Works great! now do you think I should spend time on extending the volume because windows can't do it and changing the drive letter to c: or it is more simple to reinstall windows 7 completely?

if i should extend the volume and change the drive letter is there an easy way to do these things?

Thanks


----------



## canivari

ultimate7 said:


> Works great! now do you think I should spend time on extending the volume because windows can't do it and changing the drive letter to c: or it is more simple to reinstall windows 7 completely?
> 
> if i should extend the volume and change the drive letter is there an easy way to do these things?
> 
> Thanks



Thats good news!!
I believe that windows can extend the the partition it self.
First you need to convert your disk to became an Dynamic disk.
To do that in Disk Management console right click in the smal square (where is saying "Disk 0 Basic XXXXGB online" and choose in one of the options when you right click it that says "Convert to Dynamic Disk".
After that done, now you can click on the free space and mout it in an empty folder inside of the D drive (for example create an empty folder on your desktop and point the free space to there and any time you need to 
need space to store stuff just save it there because all the unalocated space is on that folder now).
Hope that helps


----------



## ultimate7

what will the dynamic disk will do?

I heard that you can only extend a volume when it is at left.
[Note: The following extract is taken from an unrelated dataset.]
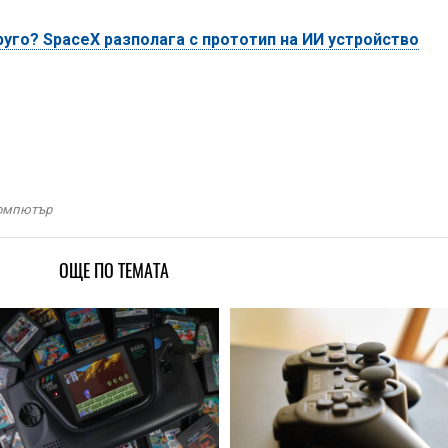
уго? SpaceX разполага с прототип на ИИ устройство
омпютър
ОЩЕ ПО ТЕМАТА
Mine is at right and the extend volume is gray.

Beside is unallocated space.

Thank you


----------



## canivari

ultimate7 said:


> what will the dynamic disk will do?
> 
> I heard that you can only extend a volume when it is at left. Mine is at right and the extend volume is gray.
> 
> Beside is unallocated space.
> 
> Thank you



Well, the Dynamic Disk conversion will let you extend partitions in this case you c: drive becoming an extended partition of your D: drive.
Doesnt matter in this case if you want to extend a volume when it is at left or right, just after you convert the the Disk to be an dynamic, take the unalocatted free space and mount it as free space in an empty folder and that its it.
You see, converting disks to become dynamic disks gives the oportunity
to extend partitions (even with other disks) and mount them as an folder inside of the OS partition.


----------



## canivari

i forgot to tell you that your unalocatted space need to become an new volume and after becoming an new volume it needs to be an partition (need to use NTFS when choosing the type of formatting) and after that choosed, you will see an option to mount the new partition as an NTFS empty folder and you need to choose that one and tel him in wich folder want to mount that (in this case is the empty folder that you gonna create for example i your desktop) and point it to there.
Thats it.
Why mount empty spaces in NTFS Empty folders? this option wasa buiol;t for servers, any time that an company need more space in 
theyre servers shared folders, just add more disks and mount them there.Or else that add to stop the entire company, take old disks out put bigger ones,formatt the disks with OSs, install Active directories, assign policies to the entire company, Share permitions in each folder along with NTFS permissions, printers etc..(i think you got the point) it was too much time spender...
in your case, its better to use this because if gonna change the driver letter from D:\Program Files to C:\Program Files almost all your installed programs gonna have problems since they are registered (in registry) to boot from an D:\ drive and not from an C:\ drive!
So that is not a very good option for you at the moment.
But if this idea to mount he free unalocatted space left from XP is a litlle weird for you, you can always get an third party program to "join partitions" so you can merge the D: drive and the unalocatedd space left from XP like this tool that is free:

http://www.softsea.com/download/Partition-Wizard-Home-Edition.html

but remember, to do that, first you still need to update the disk to became an Dynamic disk too like the other option i gave you.


----------



## ultimate7

canivari said:


> i forgot to tell you that your unalocatted space need to become an new volume and after becoming an new volume it needs to be an partition (need to use NTFS when choosing the type of formatting) and after that choosed, you will see an option to mount the new partition as an NTFS empty folder and you need to choose that one and tel him in wich folder want to mount that (in this case is the empty folder that you gonna create for example i your desktop) and point it to there.
> Thats it.
> Why mount empty spaces in NTFS Empty folders? this option wasa buiol;t for servers, any time that an company need more space in
> theyre servers shared folders, just add more disks and mount them there.Or else that add to stop the entire company, take old disks out put bigger ones,formatt the disks with OSs, install Active directories, assign policies to the entire company, Share permitions in each folder along with NTFS permissions, printers etc..(i think you got the point) it was too much time spender...
> in your case, its better to use this because if gonna change the driver letter from D:\Program Files to C:\Program Files almost all your installed programs gonna have problems since they are registered (in registry) to boot from an D:\ drive and not from an C:\ drive!
> So that is not a very good option for you at the moment.
> But if this idea to mount he free unalocatted space left from XP is a litlle weird for you, you can always get an third party program to "join partitions" so you can merge the D: drive and the unalocatedd space left from XP like this tool that is free:
> 
> http://www.softsea.com/download/Partition-Wizard-Home-Edition.html
> 
> but remember, to do that, first you still need to update the disk to became an Dynamic disk too like the other option i gave you.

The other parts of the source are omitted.